[Start of section]
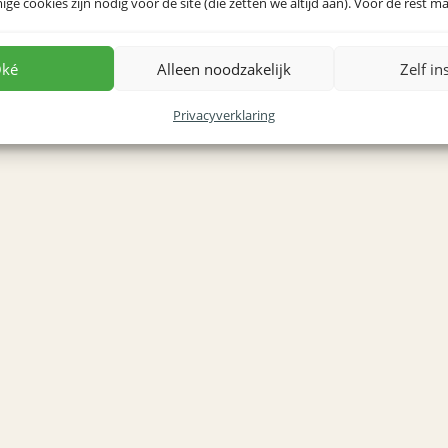
e cookies zijn nodig voor de site (die zetten we altijd aan). Voor de rest mag
 prints
ké
Alleen noodzakelijk
Zelf in
Privacyverklaring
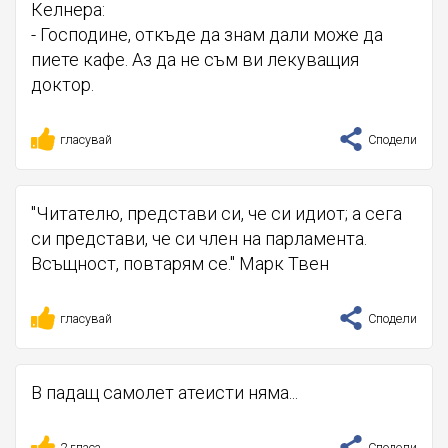
Келнера:
- Господине, откъде да знам дали може да
пиете кафе. Аз да не съм ви лекуващия
доктор.
гласувай
Сподели
"Читателю, представи си, че си идиот; а сега
си представи, че си член на парламента.
Всъщност, повтарям се." Марк Твен
гласувай
Сподели
В падащ самолет атеисти няма...
2 гласа
Сподели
[End of section]
## Directions
Reproduce the records, all of them, word for word; omit the pictures.

## Result
e cookies zijn nodig voor de site (die zetten we altijd aan). Voor de rest mag
 prints
ké
Alleen noodzakelijk
Zelf in
Privacyverklaring
Келнера:
- Господине, откъде да знам дали може да
пиете кафе. Аз да не съм ви лекуващия
доктор.
гласувай
Сподели
"Читателю, представи си, че си идиот; а сега
си представи, че си член на парламента.
Всъщност, повтарям се." Марк Твен
гласувай
Сподели
В падащ самолет атеисти няма...
2 гласа
Сподели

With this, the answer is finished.